Cumhurbaşkanı Erdoğan, ülke için kalıcı bir tehdit ve telafisi zor bir yıkım haline dönüşecek hiçbir adımı atmayacaklarını, attırmayacaklarını ifade ederek, "Şimdi sadece fiyatlardaki dalgalanmayla mücadele ediyor, insanlarımızın gelirlerini yeni fiyat seviyesine göre yükseltmeye çalışıyoruz. Çünkü sorunumuz, devletin batması değil fiyatların dalgalanmasıdır. Bu basit gerçeği göremeyen sözde iktisatçılar hala 'faiz' lafı gevelemeye devam ededursun, biz kendi işimize bakarak üretimi ve istihdamı desteklemeyi sürdüreceğiz. Bu kardeşiniz bu görevde olduğu sürece faiz her geçen gün, her geçen hafta, her geçen ay inmeye devam edecektir. Kimse bize bu konuda akıl vermesin. Yatırımcı gelsin, bizim devlet bankalarından kredi talebinde bulunsun ve onları faize ezdirmeyeceğiz. Çünkü yatırım yüksek faizle olmaz. Onun için düşük faiz" diye konuştu.

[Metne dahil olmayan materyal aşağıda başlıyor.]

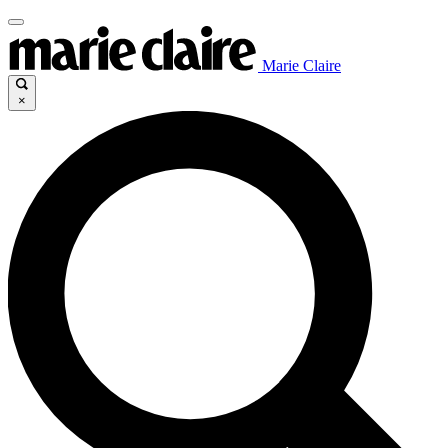
Marie Claire
×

Başbakanlığı döneminde enflasyonu 6,4'e düşürdüklerini, faizi de 4,6'ya indirdiklerini belirten Erdoğan, "Bunu biz yaptık. Allah'ın izniyle yine şu andaki bu gidişi biz düze çıkaracağız. Bugüne kadarki demokrasi ve kalkınma adımlarını nasıl başarıyla neticelendirdiysek, inşallah mevcut sıkıntıları da biz çözeriz, biz çözeceğiz" dedi.